Here she is in my beautiful silk ZoloWear sling. I love the versatility of my ring sling. I find it perfect for meeting the ever changing needs of my younger babies without ever having to take them out. I find it so convenient when we are out for extended periods of time because I can start her in the tummy to tummy position which she loves for quite some time, then when she has had enough I can loosen the top rail and lay her down in the fabric to discretely nurse her. At this point she usually dozes off and then I just retighten the sling and I haven’t missed a beat. Once she is asleep reclined, I can swing her to my back if I want to. Also, with these young, smaller babies (mine are usually under about 15 pounds at this point) I do not mind the weight and I am comfortable for long periods even though this is a one-shouldered carrier.

Just today I went up to my children’s elementary school for the end of the year parent teacher conferences. I had little Julia in tow so I grabbed my ring sling. I wore her in the hip carry into the building. As always when I trot out my sling covered baby, people commented on how cozy and happy she looked. Fifteen minutes into the first conference she got restless so I laid her down in the sling and nursed her with the tail of the sling offering us privacy. By the end of the conference she was full but obviously sleepy and increasingly fidgety. That is usually my cue to walk around a bit to settle her to sleep. As we stood in the hallway waiting for the second conference I positioned her reclined in the sling, head out away from the rings and began gently swinging her back and forth. I continued this standing for the first part of the second conference until she closed her eyes. I then gingerly sat with her asleep in the sling for the rest of the conference. She slept great, in fact she is still asleep draped across me lap still in the sling as I type this…making those sweet baby sleep noises.

Based on wearing my four children over the past seven years, here is the pattern that has emerged. I have focused on the first group in this post and will address the other two in future posts:

0-6 months: My favorites are the ring sling for outings, stretch wraparound carrier or mei tai for walks where I anticipate baby sleeping for the duration, and a traditional quilted Korean podaegi for early back carries.

6-12 months: Around nine months or so, I find myself reaching for my pouches instead of my ring sling.
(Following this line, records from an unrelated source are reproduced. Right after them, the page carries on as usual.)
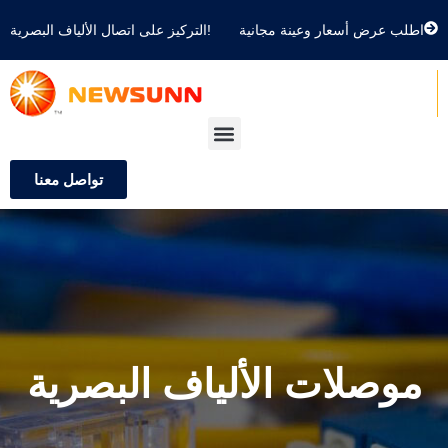
اطلب عرض أسعار وعينة مجانية
التركيز على اتصال الألياف البصرية!
تواصل معنا
موصلات الألياف البصرية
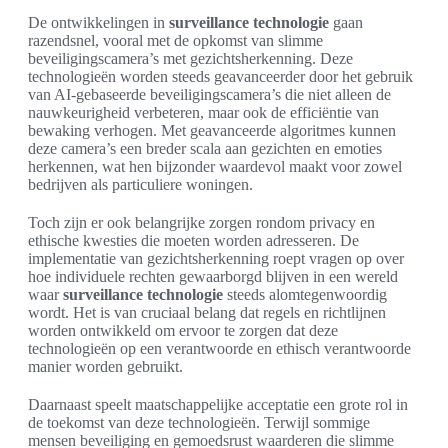
De ontwikkelingen in
surveillance technologie
gaan
razendsnel, vooral met de opkomst van slimme
beveiligingscamera’s met gezichtsherkenning. Deze
technologieën worden steeds geavanceerder door het gebruik
van AI-gebaseerde beveiligingscamera’s die niet alleen de
nauwkeurigheid verbeteren, maar ook de efficiëntie van
bewaking verhogen. Met geavanceerde algoritmes kunnen
deze camera’s een breder scala aan gezichten en emoties
herkennen, wat hen bijzonder waardevol maakt voor zowel
bedrijven als particuliere woningen.
Toch zijn er ook belangrijke zorgen rondom privacy en
ethische kwesties die moeten worden adresseren. De
implementatie van gezichtsherkenning roept vragen op over
hoe individuele rechten gewaarborgd blijven in een wereld
waar
surveillance technologie
steeds alomtegenwoordig
wordt. Het is van cruciaal belang dat regels en richtlijnen
worden ontwikkeld om ervoor te zorgen dat deze
technologieën op een verantwoorde en ethisch verantwoorde
manier worden gebruikt.
Daarnaast speelt maatschappelijke acceptatie een grote rol in
de toekomst van deze technologieën. Terwijl sommige
mensen beveiliging en gemoedsrust waarderen die slimme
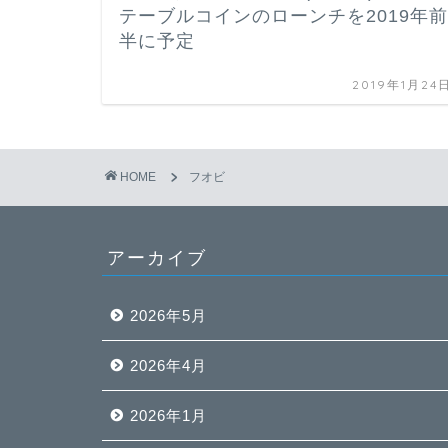
テーブルコインのローンチを2019年前
半に予定
2019年1月24
HOME
フオビ
アーカイブ
2026年5月
2026年4月
2026年1月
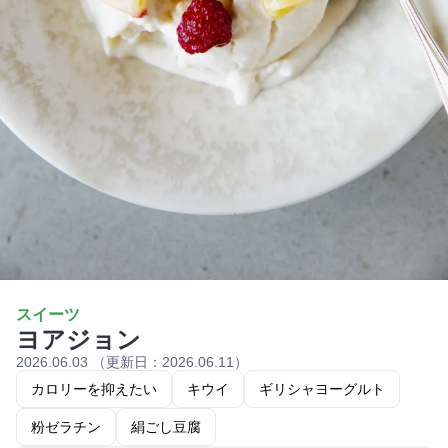
スイーツ
ヨアジョン
2026.06.03 （更新日：2026.06.11）
カロリーを抑えたい
キウイ
ギリシャヨーグルト
粉ゼラチン
絹ごし豆腐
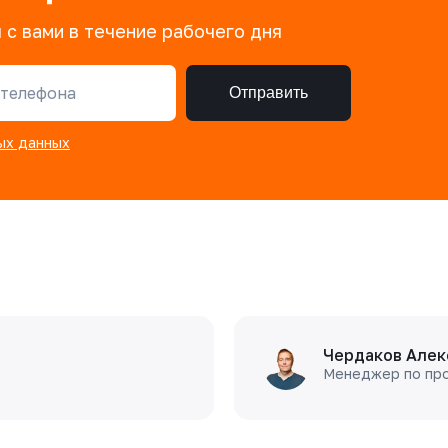
 с вами в течение рабочего дня
телефона
Отправить
ых данных
Чердаков Алек
Менеджер по пр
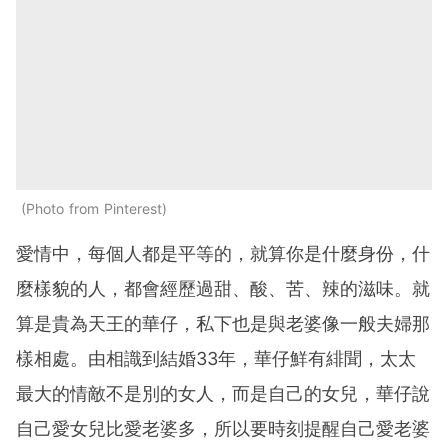
Photo from Pinterest
愛情中，每個人都是平等的，就算你是什麼身份，什
麼樣貌的人，都會經歷過甜、酸、苦、辣的滋味。就
算是貴為天王的華仔，私下也是與老婆像一般夫婦那
樣相處。由相識到結婚33年，華仔鮮有緋聞，太太
最大的情敵不是別的女人，而是自己的女兒，華仔說
自己愛女兒比愛老婆多，所以要時刻提醒自己愛老婆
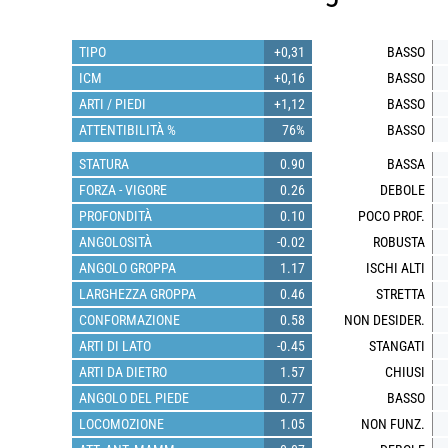
TIPO
+0,31
BASSO
ICM
+0,16
BASSO
ARTI / PIEDI
+1,12
BASSO
ATTENTIBILITÀ %
76%
BASSO
STATURA
0.90
BASSA
FORZA - VIGORE
0.26
DEBOLE
PROFONDITÀ
0.10
POCO PROF.
ANGOLOSITÀ
-0.02
ROBUSTA
ANGOLO GROPPA
1.17
ISCHI ALTI
LARGHEZZA GROPPA
0.46
STRETTA
CONFORMAZIONE
0.58
NON DESIDER.
ARTI DI LATO
-0.45
STANGATI
ARTI DA DIETRO
1.57
CHIUSI
ANGOLO DEL PIEDE
0.77
BASSO
LOCOMOZIONE
1.05
NON FUNZ.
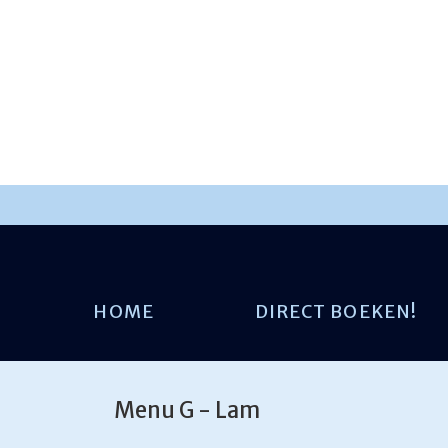
HOME
DIRECT BOEKEN!
Menu G - Lam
I start using my mei tai more often. Although I do like the soft structured carriers (SSC) I have tried I am just a creature of habit and end up reaching for my mei tais.

Toddler: Pouch, mei tai, rucksack carry in a woven wraparound carrier. When I carry my two year old, I reach most often for my mei tai. Yes, I have worn them together using two mei tais, the toddler on my back and the newborn on my front, but sheesh is that heavy! I only wear both if I can see no alternative and the screeching is intolerable. Mostly, they just take turns.
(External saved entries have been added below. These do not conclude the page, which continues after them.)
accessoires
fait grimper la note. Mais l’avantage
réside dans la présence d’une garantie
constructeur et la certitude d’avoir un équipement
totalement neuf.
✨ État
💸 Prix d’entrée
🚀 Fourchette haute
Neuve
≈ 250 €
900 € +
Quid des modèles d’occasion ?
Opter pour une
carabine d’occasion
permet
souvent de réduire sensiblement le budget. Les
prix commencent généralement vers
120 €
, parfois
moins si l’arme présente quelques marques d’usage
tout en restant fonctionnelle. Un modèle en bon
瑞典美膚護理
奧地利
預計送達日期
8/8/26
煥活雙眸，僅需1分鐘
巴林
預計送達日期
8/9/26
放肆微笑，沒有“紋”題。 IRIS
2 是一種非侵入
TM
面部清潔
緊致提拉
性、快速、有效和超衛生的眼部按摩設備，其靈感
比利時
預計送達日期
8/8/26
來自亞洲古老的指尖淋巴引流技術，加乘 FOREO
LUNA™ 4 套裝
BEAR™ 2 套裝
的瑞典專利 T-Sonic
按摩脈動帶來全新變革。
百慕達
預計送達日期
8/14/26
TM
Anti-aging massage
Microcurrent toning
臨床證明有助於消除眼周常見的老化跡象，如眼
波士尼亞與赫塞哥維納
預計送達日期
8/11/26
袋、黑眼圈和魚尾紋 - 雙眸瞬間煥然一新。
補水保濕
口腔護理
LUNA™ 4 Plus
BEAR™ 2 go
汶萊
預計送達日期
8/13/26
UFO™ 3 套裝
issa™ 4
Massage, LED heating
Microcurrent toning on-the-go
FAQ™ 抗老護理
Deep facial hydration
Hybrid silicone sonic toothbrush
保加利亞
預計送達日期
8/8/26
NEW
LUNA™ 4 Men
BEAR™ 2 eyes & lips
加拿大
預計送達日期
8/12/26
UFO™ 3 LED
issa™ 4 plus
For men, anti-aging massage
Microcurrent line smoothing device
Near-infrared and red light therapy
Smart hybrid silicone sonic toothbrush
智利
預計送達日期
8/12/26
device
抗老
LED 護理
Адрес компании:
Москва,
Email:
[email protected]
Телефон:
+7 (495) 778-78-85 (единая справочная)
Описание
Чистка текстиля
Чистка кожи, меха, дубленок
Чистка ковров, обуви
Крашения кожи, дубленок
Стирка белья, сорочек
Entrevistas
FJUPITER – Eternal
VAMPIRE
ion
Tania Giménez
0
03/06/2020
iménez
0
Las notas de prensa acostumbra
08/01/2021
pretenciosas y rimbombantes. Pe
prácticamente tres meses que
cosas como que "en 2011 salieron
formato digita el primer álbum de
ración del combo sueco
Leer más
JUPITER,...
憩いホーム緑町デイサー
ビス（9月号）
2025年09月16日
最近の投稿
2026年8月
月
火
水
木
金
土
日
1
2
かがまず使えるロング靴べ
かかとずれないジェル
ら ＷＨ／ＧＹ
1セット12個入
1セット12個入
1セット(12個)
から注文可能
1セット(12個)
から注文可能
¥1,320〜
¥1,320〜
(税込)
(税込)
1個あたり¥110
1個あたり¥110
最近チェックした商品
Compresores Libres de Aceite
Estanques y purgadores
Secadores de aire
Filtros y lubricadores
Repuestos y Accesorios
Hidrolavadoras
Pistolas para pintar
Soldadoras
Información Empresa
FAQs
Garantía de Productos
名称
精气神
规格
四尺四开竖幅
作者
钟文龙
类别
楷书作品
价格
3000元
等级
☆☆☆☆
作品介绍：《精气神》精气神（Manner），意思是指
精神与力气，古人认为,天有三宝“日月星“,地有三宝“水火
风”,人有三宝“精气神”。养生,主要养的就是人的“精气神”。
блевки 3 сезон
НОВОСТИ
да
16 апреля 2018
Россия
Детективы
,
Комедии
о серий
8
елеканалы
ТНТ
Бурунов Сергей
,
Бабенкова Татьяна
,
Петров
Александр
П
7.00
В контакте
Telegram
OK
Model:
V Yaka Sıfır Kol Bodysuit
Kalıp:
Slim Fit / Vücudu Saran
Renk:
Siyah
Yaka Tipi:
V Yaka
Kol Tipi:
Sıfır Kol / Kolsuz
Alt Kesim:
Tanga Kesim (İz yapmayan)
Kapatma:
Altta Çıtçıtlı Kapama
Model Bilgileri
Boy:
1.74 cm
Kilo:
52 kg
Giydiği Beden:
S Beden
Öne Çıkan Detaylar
In the interest of brevity, I will limit myself to just a few favorites in each of these categories in no particular order. I do not mean to imply an inferior product by leaving out any carriers.

Ring slings: ZoloWear, Moms in Mind Sarong Carrier, new Maya Wrap lightly padded, TaylorMade Slings, Wise Woman Sling

Pouches: Slinglings, Hotslings, New Native Baby Carrier

Wraparounds: Gypsy Mama (stretch and woven), Didymos (woven)

Mei Tai: Kozy Carrier, BabyHawk

Soft Structured Carriers: Beco Baby Carrier, The ERGO Baby Carrier

You can find a more complete list of all the carriers I have tried and what I like about them here. So this is the long answer to the question of my favorite carrier written when my youngest is six months old. Ask me again in six months and I will bet I have another answer. How about you? What is your absolute favorite carrier? Have you found that it changes over time as your baby grows?